Extracted page text data
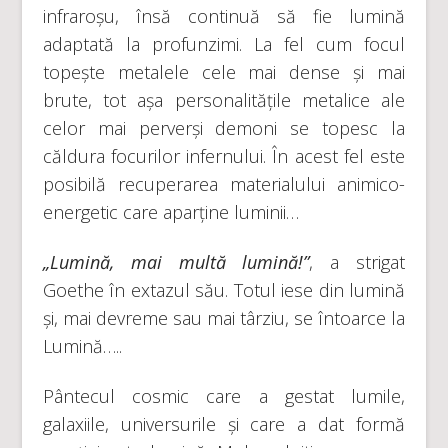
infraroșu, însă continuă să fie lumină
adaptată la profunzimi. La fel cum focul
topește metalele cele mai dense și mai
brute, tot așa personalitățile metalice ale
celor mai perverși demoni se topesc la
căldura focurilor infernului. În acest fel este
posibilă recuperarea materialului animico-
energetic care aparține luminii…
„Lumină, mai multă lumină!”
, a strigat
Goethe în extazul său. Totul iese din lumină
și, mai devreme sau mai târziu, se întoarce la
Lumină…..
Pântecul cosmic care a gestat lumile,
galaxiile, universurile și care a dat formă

---

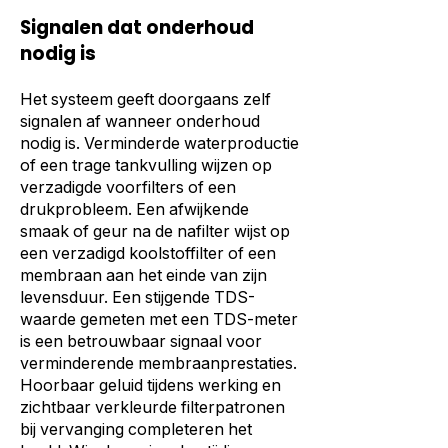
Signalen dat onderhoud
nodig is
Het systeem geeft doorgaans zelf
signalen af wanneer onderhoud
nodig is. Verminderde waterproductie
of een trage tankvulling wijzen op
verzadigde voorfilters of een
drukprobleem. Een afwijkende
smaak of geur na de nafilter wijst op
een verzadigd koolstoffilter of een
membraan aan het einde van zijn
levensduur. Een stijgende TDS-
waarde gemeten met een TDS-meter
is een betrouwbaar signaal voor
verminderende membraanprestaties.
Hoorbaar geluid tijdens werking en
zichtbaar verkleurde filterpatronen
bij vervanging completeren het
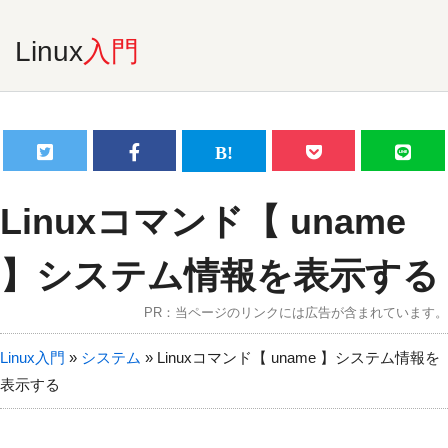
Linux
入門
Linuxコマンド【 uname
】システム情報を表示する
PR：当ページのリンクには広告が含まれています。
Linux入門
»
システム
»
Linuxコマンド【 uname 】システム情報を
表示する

▶ Work task
Work out how many lines in the data above hold the word "Linuxコマンド". Reply with nothing but the count.

▶ Exercise answer
2